## Data records

──────────

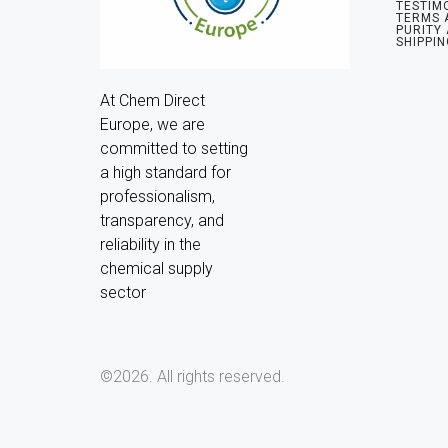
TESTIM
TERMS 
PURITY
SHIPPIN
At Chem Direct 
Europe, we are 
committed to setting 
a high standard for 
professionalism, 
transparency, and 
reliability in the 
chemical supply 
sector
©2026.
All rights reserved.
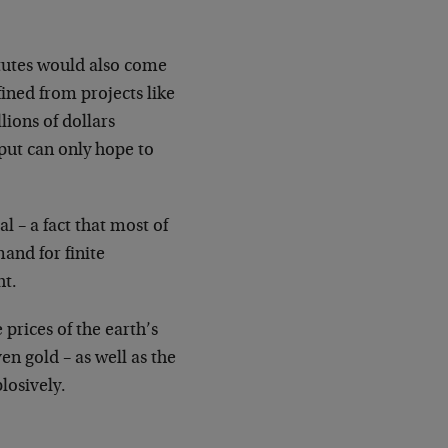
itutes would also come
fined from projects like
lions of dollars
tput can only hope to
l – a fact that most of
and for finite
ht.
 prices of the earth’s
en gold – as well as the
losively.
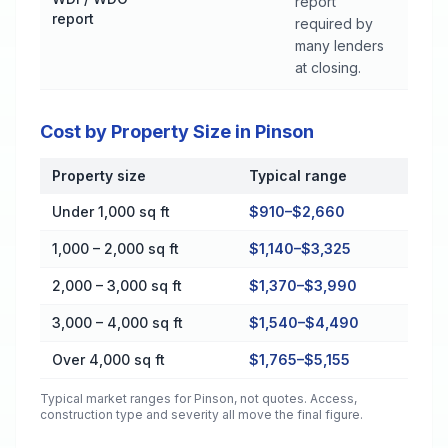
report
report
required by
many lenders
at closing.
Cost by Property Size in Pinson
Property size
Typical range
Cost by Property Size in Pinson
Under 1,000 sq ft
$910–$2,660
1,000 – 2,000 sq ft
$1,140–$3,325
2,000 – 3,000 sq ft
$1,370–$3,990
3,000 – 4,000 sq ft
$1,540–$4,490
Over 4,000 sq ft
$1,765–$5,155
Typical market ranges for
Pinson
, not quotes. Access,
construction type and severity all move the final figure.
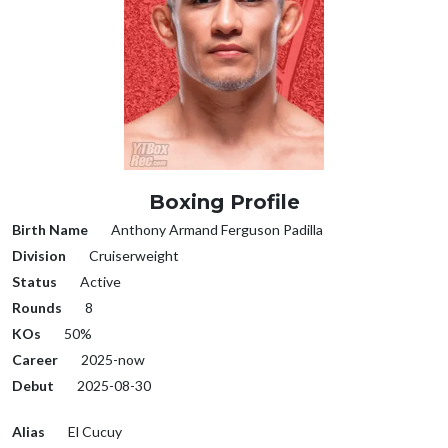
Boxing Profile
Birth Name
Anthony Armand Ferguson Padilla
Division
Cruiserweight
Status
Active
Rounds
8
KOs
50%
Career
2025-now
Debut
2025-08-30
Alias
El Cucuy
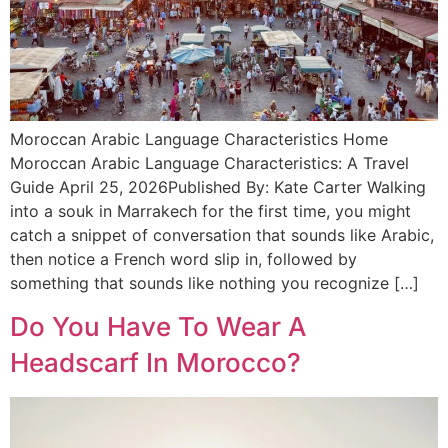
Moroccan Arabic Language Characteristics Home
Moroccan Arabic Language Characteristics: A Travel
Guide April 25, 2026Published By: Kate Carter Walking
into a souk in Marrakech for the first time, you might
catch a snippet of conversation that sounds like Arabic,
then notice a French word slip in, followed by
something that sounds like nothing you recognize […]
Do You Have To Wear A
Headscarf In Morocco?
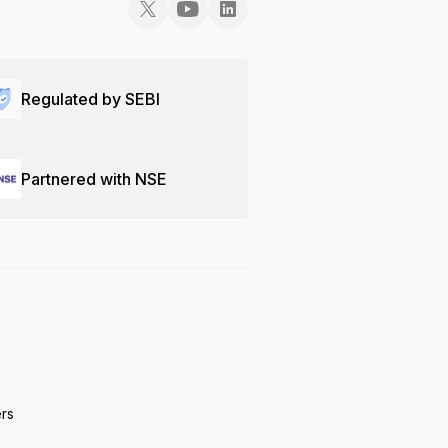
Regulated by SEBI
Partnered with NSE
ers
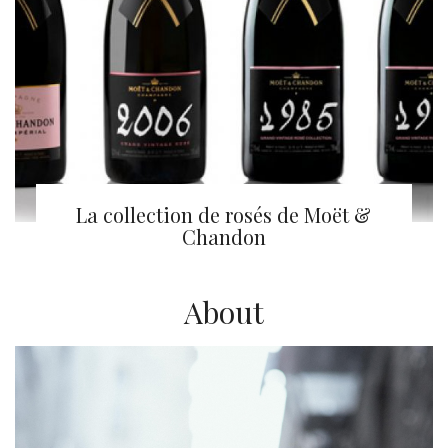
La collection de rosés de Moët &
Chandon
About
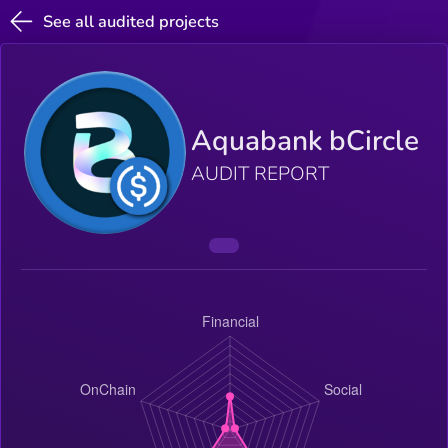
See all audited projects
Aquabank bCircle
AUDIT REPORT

──────────

## Your goal
Inclusive range, exact copy: the line containing "lions of dollars" through the last line of the listing. Print nothing else, and no pictures.

## Solution to this task
lions of dollars
tput can only hope to
l – a fact that most of
and for finite
ht.
 prices of the earth’s
en gold – as well as the
losively.
report
report
required by
many lenders
at closing.
Cost by Property Size in Pinson
Property size
Typical range
Cost by Property Size in Pinson
Under 1,000 sq ft
$910–$2,660
1,000 – 2,000 sq ft
$1,140–$3,325
2,000 – 3,000 sq ft
$1,370–$3,990
3,000 – 4,000 sq ft
$1,540–$4,490
Over 4,000 sq ft
$1,765–$5,155
Typical market ranges for
Pinson
, not quotes. Access,
construction type and severity all move the final figure.
Boxing Profile
Birth Name
Anthony Armand Ferguson Padilla
Division
Cruiserweight
Status
Active
Rounds
8
KOs
50%
Career
2025-now
Debut
2025-08-30
Alias
El Cucuy
Moroccan Arabic Language Characteristics Home
Moroccan Arabic Language Characteristics: A Travel
Guide April 25, 2026Published By: Kate Carter Walking
into a souk in Marrakech for the first time, you might
catch a snippet of conversation that sounds like Arabic,
then notice a French word slip in, followed by
something that sounds like nothing you recognize […]
Do You Have To Wear A
Headscarf In Morocco?
Regulated by SEBI
Partnered with NSE
ers
La collection de rosés de Moët &
Chandon
About
See all audited projects
Aquabank bCircle
AUDIT REPORT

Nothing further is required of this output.